Unfortunately, Starr does not acknowledge, much less address, a serious internal tension in his argument: On the one hand, Starr regards video recordings as qualitatively different from the audio recordings and argument transcripts that the Court already makes available. Yet on the other hand, he asserts that the fear that televising proceedings would have negative consequences “seems groundless in light of the already available sound recordings from these sessions.”
But if video recordings are indeed qualitatively different from audio recordings and transcripts—if, as I put it in my case last year against televising Supreme Court proceedings, “[b]ecause of the emotional power of images, cameras, far more than microphones, transform the behavior of those who know they are being recorded”—then Starr has no answer to the concerns I spelled out:
In particular, cameras at oral argument and at sessions in which rulings are announced would encourage and reward political grandstanding by the justices (as well as by counsel and protesters in the courtroom).
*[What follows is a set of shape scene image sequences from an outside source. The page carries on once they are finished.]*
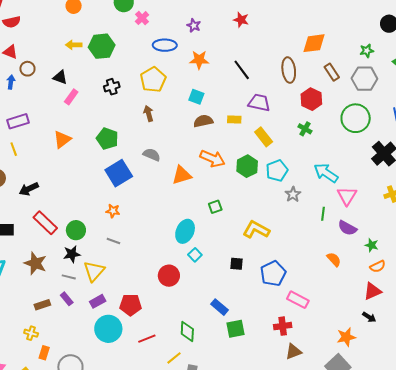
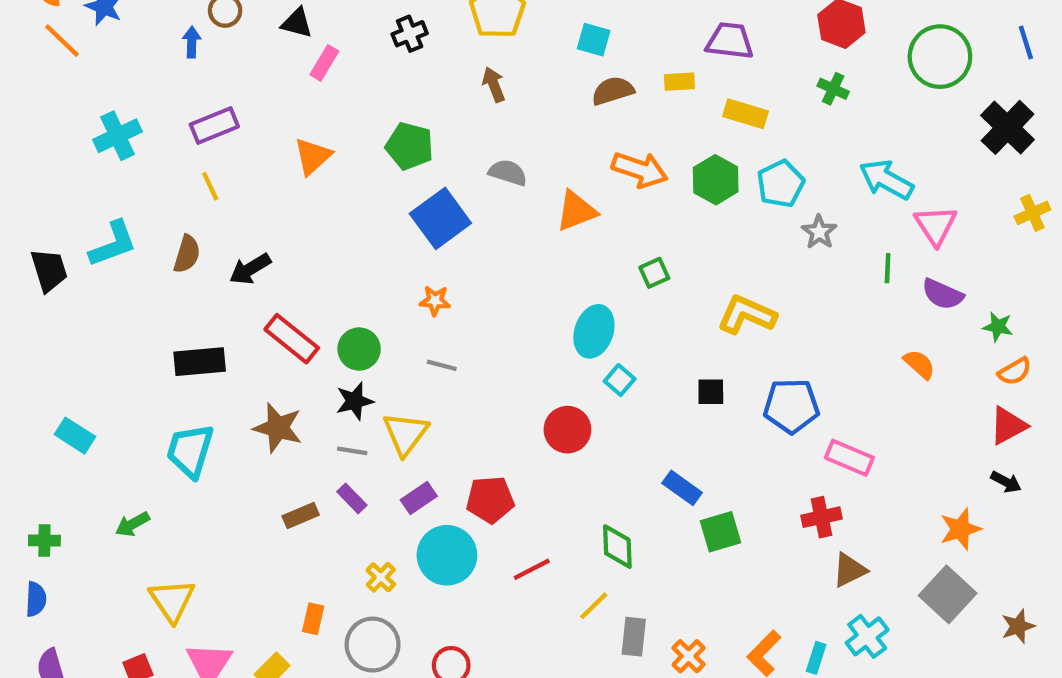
yellow rectangle: (264, 137) -> (746, 114), turned -30
blue pentagon: (273, 274) -> (791, 406), turned 30
yellow cross: (31, 333) -> (381, 577), moved, turned 32

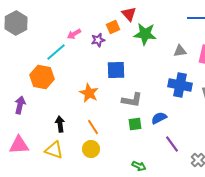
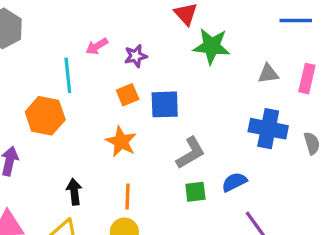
orange square: (113, 27) -> (128, 95), moved
cyan line: (56, 52) -> (68, 75), turned -55
gray L-shape: (132, 100) -> (191, 153), turned -40
orange line: (93, 127) -> (128, 197), turned 35

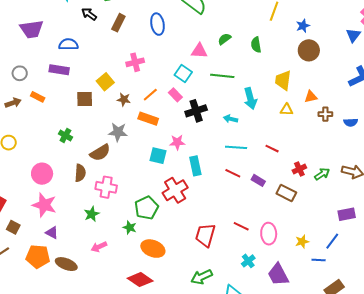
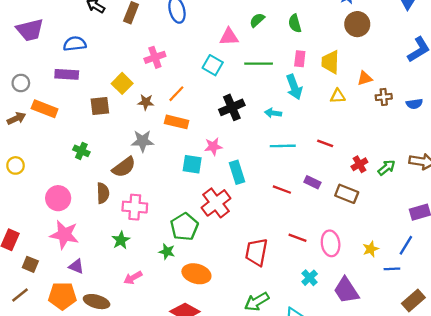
pink rectangle: (175, 95) -> (300, 59), moved, turned 56
orange rectangle: (38, 97) -> (45, 109), size x1.5
red line: (233, 173) -> (282, 190), moved

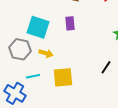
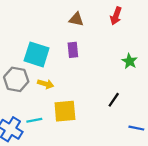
cyan line: (33, 76) -> (34, 120), moved

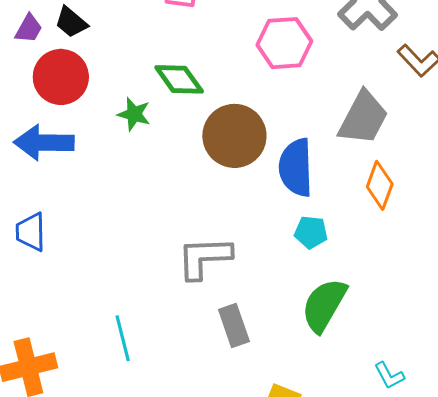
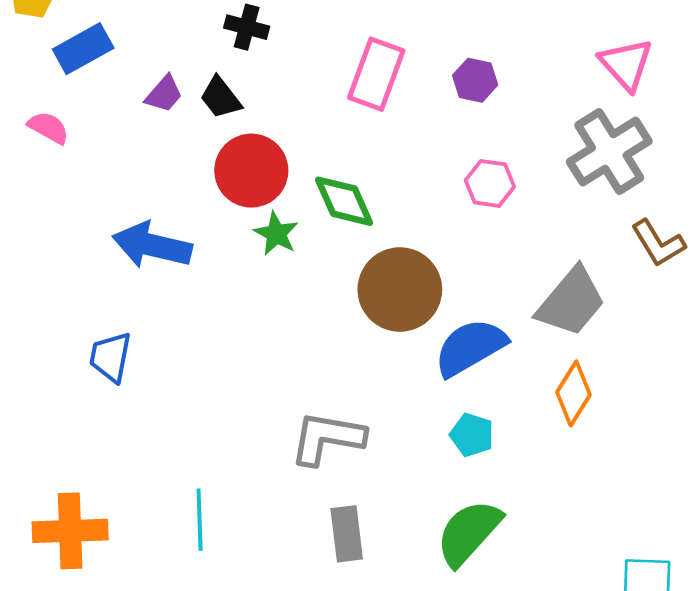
pink hexagon: (284, 43) -> (490, 183), size x0.7
red circle: (61, 77) -> (251, 171), moved
blue semicircle: (296, 168) -> (470, 347), turned 50

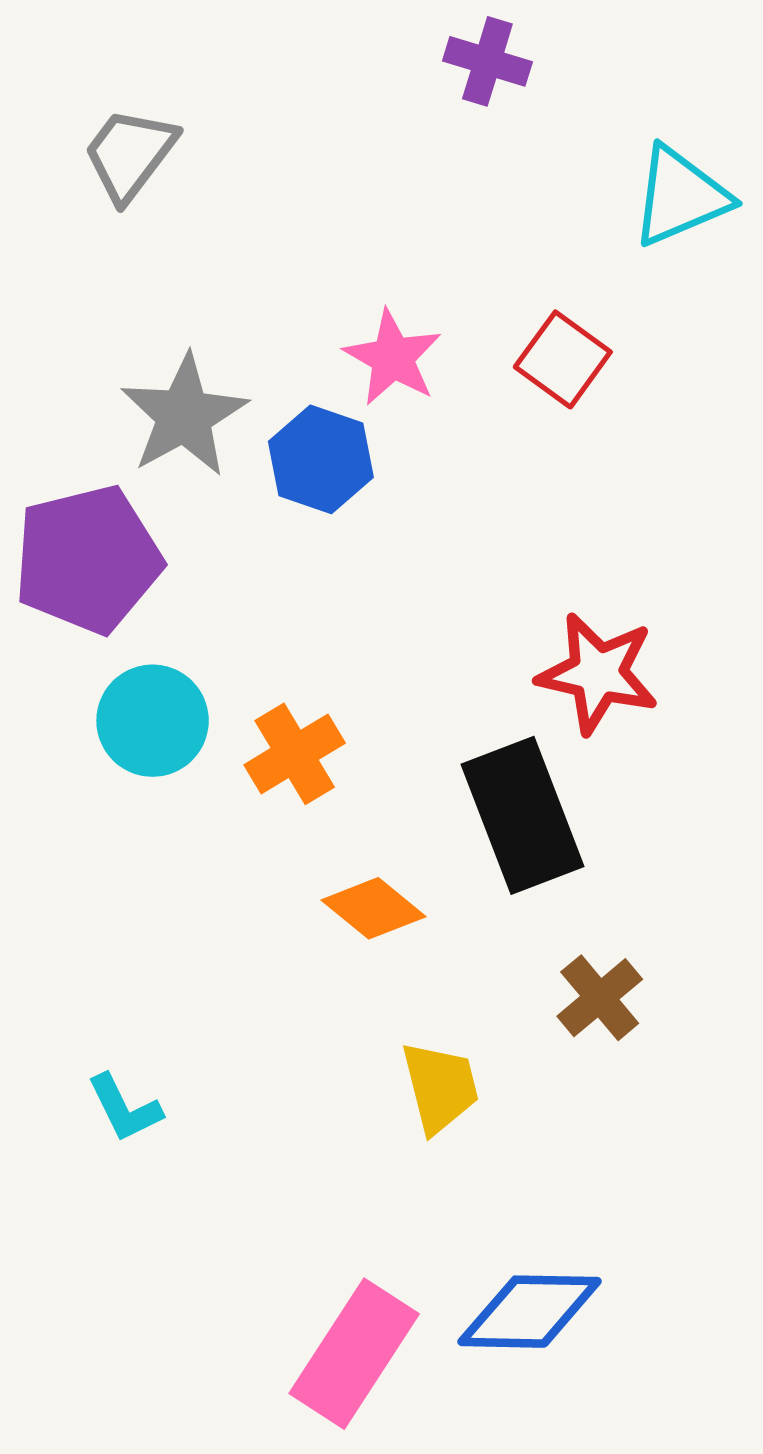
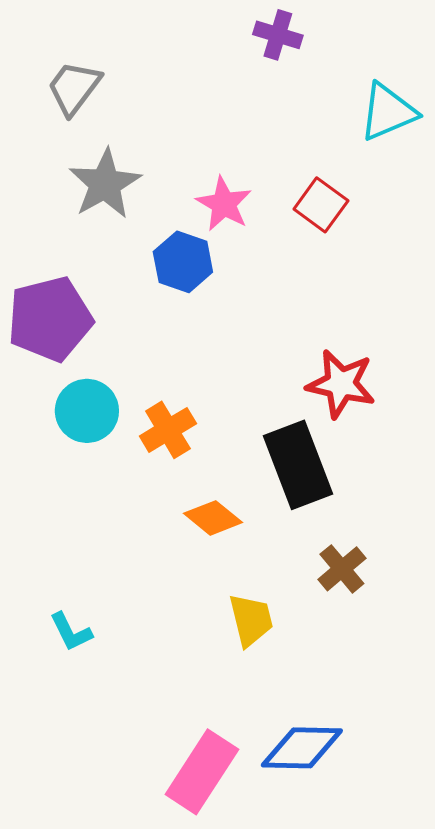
gray star: (184, 416) -> (105, 184), moved

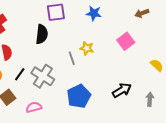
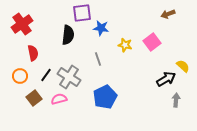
blue star: (94, 13) -> (101, 28), moved
yellow star: (87, 48) -> (125, 45), moved
black arrow: (122, 90) -> (166, 79), moved
pink semicircle: (34, 107) -> (59, 99), moved

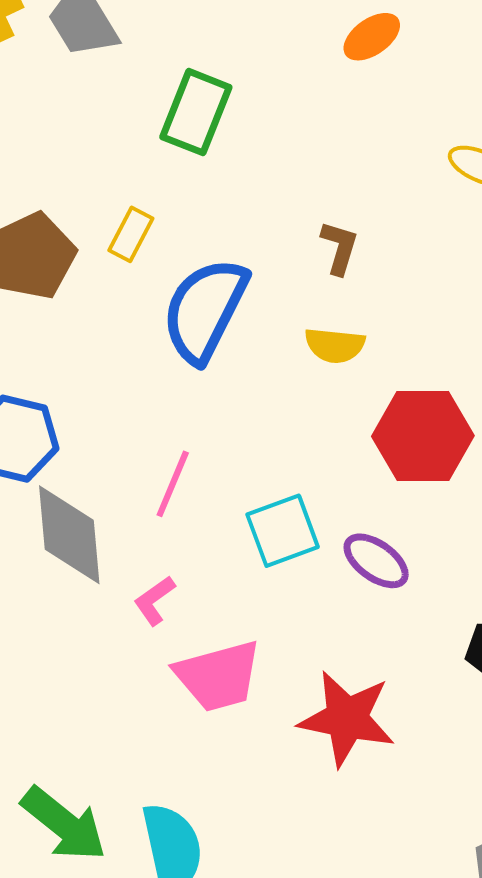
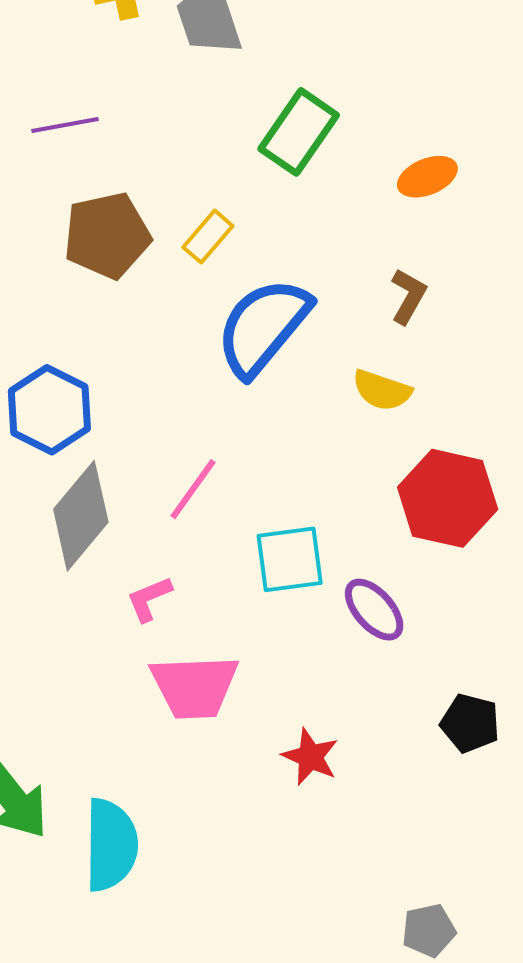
orange ellipse: (372, 37) -> (427, 177), moved
gray diamond: (69, 535) -> (81, 516), turned 32
red star: (347, 718) -> (310, 757), size x0.6

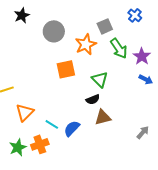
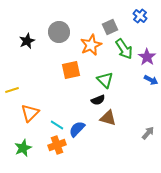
black star: (22, 15) -> (27, 41), moved
brown triangle: (103, 117) -> (108, 118), turned 30
orange cross: (40, 144) -> (57, 145), moved

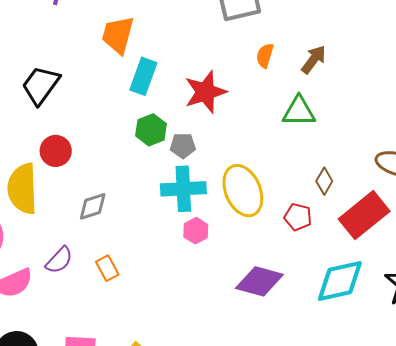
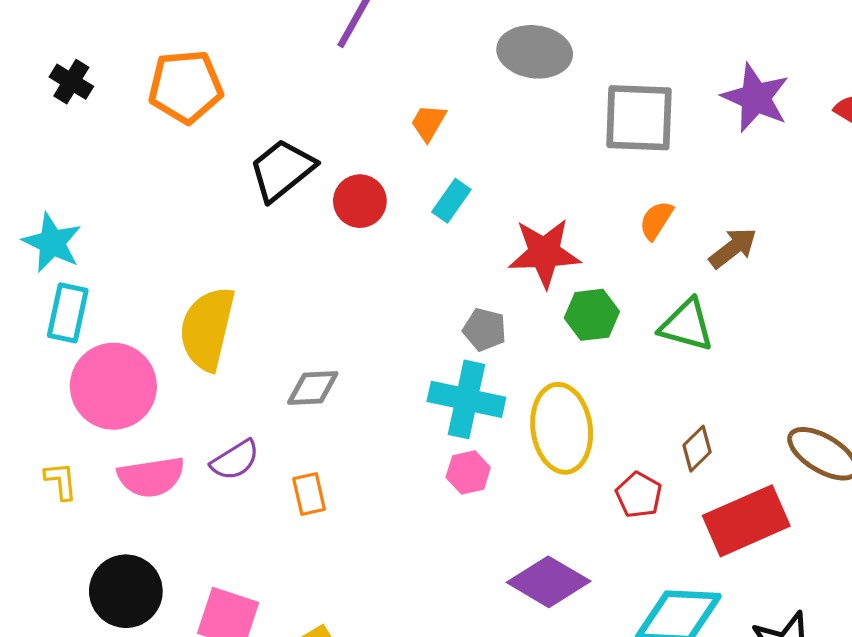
orange trapezoid: (118, 35) -> (428, 123), size x0.6
cyan rectangle: (143, 76) -> (451, 201), size x0.7
green hexagon: (151, 130) -> (592, 315), moved
red circle: (56, 151) -> (360, 201), moved

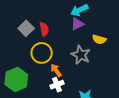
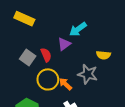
purple triangle: (77, 24) -> (64, 44), moved
orange arrow: (56, 70) -> (65, 84), moved

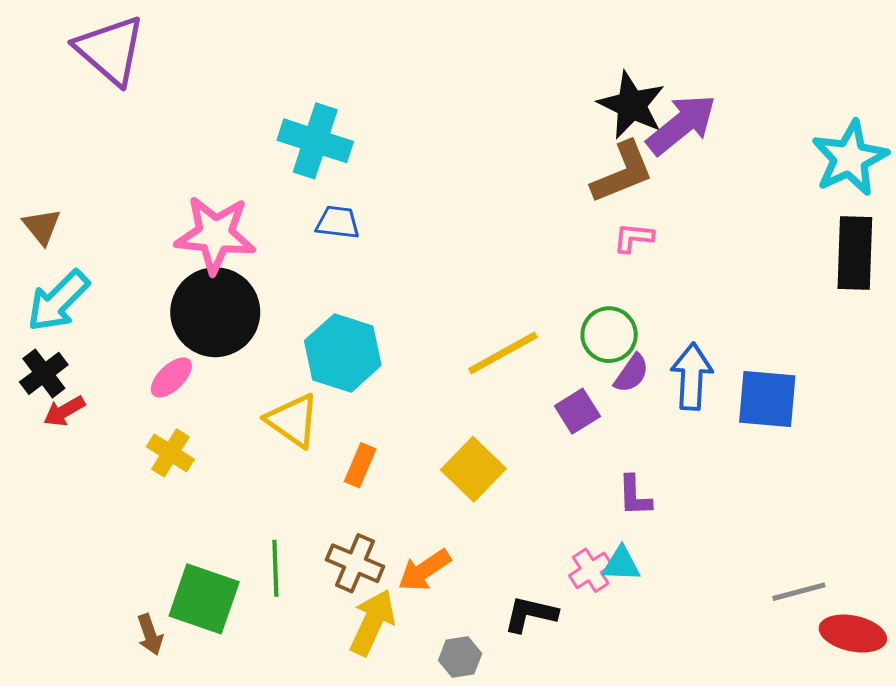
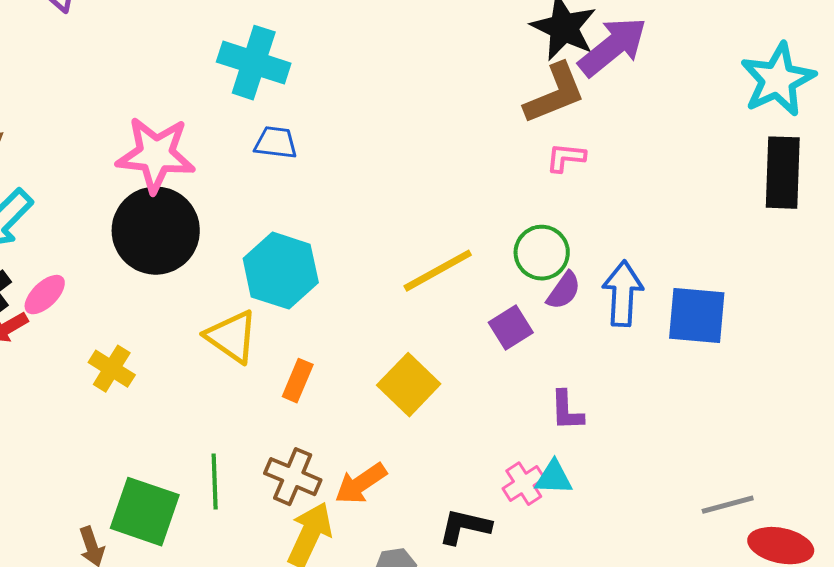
pink ellipse: (171, 377) -> (45, 295), moved

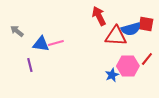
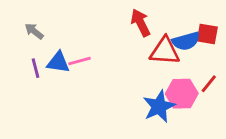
gray arrow: (17, 31) -> (34, 31), moved
purple line: (30, 65) -> (35, 68), moved
blue star: (112, 75) -> (159, 106), size x1.6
Whether or not the justices actually succumbed to the temptation to play to the national viewing audience — and what reason is there to think that, sooner or later, they wouldn’t? — their colleagues would often suspect they had.
The court would become more politicized, and the resulting resentment and distrust among the justices would disserve the ideal of reasoned deliberation — an ideal, to be sure, that is often not realized but that is at least still professed and pursued.